I am so thankful that we are gently backing away from a literal understanding of scripture.
Of course, we still have a long way to go. Our student study guide for gospel doctrine states:
“The book of Psalms is a collection of poems originally sung as praises or petitions to God. Many were written by David. This book is like a hymnal from ancient Israel.”
This description implies that many of the psalms collected in the book of Psalms were written by David, but it can also be read as “The book of Psalms is a collection of poems and David wrote many such psalms but not necessarily any of the ones in this collection.”
In our Bible Dictionary entry on Psalms, we get some clarification:
“Seventy-three of the psalms are ascribed to David, and so it was natural that the whole collection should be referred to as his, and that this convenient way of speaking should give rise in time to the popular belief that ‘the sweet psalmist of Israel’ himself wrote all the so-called Psalms of David.

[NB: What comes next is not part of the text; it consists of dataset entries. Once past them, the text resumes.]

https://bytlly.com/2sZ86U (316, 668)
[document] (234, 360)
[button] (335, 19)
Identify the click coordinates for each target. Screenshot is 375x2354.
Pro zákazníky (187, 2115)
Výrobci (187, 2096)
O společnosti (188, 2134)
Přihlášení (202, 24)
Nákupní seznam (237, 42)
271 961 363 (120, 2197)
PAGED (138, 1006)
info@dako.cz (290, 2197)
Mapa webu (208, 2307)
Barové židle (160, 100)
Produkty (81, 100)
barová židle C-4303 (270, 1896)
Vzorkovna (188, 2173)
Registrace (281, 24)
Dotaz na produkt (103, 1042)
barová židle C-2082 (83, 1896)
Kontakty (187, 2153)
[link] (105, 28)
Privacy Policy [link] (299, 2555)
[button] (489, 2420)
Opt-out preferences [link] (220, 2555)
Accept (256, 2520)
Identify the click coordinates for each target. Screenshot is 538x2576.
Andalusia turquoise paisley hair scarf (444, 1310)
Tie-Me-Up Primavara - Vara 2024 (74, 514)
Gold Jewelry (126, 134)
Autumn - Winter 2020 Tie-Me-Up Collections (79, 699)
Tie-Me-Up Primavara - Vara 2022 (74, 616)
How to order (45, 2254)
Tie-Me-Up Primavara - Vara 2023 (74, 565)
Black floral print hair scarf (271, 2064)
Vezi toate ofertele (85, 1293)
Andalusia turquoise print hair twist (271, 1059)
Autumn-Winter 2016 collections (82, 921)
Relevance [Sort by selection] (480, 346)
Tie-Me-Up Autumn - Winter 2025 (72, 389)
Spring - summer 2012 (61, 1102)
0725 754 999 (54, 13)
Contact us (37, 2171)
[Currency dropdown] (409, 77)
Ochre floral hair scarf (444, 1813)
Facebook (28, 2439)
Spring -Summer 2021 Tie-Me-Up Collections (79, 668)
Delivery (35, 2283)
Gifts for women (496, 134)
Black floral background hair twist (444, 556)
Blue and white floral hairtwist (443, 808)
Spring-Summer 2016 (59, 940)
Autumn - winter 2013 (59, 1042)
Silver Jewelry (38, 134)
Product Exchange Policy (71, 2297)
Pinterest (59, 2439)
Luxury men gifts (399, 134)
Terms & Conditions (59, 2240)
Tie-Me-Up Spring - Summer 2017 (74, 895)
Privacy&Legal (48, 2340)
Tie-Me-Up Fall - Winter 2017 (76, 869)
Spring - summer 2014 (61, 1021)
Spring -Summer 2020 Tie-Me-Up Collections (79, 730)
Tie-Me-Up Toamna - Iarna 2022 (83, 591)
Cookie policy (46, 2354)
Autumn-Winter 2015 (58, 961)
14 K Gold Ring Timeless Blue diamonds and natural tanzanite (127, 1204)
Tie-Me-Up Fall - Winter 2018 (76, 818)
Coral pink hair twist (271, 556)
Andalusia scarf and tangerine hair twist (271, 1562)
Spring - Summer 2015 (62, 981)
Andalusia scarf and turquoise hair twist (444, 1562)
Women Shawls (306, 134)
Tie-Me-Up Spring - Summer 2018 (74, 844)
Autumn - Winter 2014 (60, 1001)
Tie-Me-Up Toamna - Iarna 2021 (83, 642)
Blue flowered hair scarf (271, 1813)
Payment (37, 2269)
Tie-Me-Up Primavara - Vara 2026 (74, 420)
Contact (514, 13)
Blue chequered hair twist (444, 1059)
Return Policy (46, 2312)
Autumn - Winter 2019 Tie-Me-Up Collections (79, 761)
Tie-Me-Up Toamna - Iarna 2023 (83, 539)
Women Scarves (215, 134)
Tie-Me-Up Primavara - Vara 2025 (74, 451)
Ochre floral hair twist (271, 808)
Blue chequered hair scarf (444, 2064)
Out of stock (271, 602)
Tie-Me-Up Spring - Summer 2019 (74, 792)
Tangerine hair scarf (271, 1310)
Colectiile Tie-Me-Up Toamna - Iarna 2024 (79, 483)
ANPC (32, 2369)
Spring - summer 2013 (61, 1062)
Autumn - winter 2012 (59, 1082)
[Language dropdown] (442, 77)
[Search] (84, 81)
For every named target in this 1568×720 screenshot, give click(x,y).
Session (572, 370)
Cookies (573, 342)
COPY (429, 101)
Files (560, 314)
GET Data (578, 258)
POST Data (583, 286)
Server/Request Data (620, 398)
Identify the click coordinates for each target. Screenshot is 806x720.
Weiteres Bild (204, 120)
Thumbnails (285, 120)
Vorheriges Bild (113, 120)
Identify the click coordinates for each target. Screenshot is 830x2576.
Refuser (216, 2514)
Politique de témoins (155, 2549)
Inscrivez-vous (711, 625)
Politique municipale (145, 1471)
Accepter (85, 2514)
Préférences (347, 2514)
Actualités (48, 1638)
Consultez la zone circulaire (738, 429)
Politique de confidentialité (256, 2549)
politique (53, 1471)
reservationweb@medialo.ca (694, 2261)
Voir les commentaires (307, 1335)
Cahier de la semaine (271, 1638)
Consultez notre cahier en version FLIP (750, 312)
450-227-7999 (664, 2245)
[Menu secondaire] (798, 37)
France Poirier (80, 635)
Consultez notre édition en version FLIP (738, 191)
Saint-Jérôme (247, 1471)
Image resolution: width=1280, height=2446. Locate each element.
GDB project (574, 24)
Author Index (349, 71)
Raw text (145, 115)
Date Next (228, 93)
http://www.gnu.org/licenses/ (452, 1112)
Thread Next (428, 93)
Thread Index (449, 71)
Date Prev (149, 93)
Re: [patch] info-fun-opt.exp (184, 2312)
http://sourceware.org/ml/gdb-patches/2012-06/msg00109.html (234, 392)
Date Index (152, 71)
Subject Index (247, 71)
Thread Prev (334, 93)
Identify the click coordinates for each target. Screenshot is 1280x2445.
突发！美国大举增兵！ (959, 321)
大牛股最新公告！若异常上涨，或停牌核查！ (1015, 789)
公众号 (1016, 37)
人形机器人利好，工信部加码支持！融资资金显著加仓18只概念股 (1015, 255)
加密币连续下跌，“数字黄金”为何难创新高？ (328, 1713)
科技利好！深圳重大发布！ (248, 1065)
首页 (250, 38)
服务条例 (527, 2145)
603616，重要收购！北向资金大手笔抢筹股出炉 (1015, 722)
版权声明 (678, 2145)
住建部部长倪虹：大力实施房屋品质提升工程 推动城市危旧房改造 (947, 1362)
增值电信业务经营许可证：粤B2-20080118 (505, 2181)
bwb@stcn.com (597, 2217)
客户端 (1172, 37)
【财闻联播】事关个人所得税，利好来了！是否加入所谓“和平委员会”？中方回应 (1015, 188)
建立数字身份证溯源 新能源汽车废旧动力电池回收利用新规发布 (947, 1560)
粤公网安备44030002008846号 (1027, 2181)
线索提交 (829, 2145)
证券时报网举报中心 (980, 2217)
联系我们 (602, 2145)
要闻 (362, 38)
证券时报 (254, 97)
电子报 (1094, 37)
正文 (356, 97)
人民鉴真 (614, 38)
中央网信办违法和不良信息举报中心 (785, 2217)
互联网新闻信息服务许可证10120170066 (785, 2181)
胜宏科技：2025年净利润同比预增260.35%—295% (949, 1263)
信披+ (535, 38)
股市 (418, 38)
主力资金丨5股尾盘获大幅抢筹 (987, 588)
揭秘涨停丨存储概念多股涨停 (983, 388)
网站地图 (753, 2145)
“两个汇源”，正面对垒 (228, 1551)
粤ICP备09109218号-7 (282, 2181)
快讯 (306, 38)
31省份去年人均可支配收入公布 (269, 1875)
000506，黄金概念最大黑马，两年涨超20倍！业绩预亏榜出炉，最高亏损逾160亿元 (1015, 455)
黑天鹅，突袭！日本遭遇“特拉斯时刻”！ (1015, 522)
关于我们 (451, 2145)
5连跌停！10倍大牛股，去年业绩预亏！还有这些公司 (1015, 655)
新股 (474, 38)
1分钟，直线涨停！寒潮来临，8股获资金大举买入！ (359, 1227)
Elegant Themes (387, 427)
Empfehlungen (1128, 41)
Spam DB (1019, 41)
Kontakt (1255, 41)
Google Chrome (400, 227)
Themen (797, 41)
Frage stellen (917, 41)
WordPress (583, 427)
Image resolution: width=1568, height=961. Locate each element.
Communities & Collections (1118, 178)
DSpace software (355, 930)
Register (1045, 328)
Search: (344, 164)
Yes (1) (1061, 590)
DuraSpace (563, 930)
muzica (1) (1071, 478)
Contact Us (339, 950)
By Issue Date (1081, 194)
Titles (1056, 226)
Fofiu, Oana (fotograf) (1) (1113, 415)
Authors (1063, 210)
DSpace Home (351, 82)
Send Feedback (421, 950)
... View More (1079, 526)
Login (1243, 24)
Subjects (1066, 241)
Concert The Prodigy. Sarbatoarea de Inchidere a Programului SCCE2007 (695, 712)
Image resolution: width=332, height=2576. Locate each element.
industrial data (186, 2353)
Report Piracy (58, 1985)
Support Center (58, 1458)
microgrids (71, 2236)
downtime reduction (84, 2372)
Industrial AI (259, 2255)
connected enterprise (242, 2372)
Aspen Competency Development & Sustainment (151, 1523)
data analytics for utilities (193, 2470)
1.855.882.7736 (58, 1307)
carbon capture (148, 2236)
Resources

Sacred psalmody is ascribed to him in general terms in 2 and 2 Chr., the accompanying instruments also being called instruments of David,’ as in Neh. 23: 35 and Amos 6:5. In some cases in which a psalm is ascribed to David in the Hebrew, it is certain that he could not have written it, and it has been concluded that the Hebrew titles are sometimes inaccurate.”
In the entry on David, it further states:
“A large number of the Psalms ascribed to David were certainly not written by him, but the following seem directly connected with the history of his life…There are others that are possibly of Davidic origin.”
It is possible to stay within correlated sources and arrive at a more nuanced view, and one more in line with scholarly consensus, than a simple belief that David wrote most of the Psalms, or even that David wrote the psalms attributed to him.
Sadly, this more nuanced view is often not transmitted to class. The teacher’s manual has the same introductory statement as that included in the student manual, and I suspect that in more classes than not, the teacher will take that statement at face value and use the first interpretation offered above.
This example of David and the psalms (it could just as easily have been Moses and the Pentateuch) shows the delicate balance the Church has been maintaining in cultivating a simple, straightforward, literal belief in scripture while recognizing the strong conclusions of scholarly consensus.
The latest topic page on the Book of Abraham follows this pattern. It both supports the long cultured belief in our traditional story while opening room for less literal, but equally spiritually powerful understandings. For example:
“Alternatively, Joseph’s study of the papyri may have led to a revelation about key events and teachings in the life of Abraham, much as he had earlier received a revelation about the life of Moses while studying the Bible. This view assumes a broader definition of the words translator and translation. According to this view, Joseph’s translation was not a literal rendering of the papyri as a conventional translation would be. Rather, the physical artifacts provided an occasion for meditation, reflection, and revelation. They catalyzed a process whereby God gave to Joseph Smith a revelation about the life of Abraham, even if that revelation did not directly correlate to the characters on the papyri.”
I’d like to think that we as a people can be faithful enough to retain our faith as our understanding of scripture becomes more sophisticated. Our spirituality and belief need not fear the truth.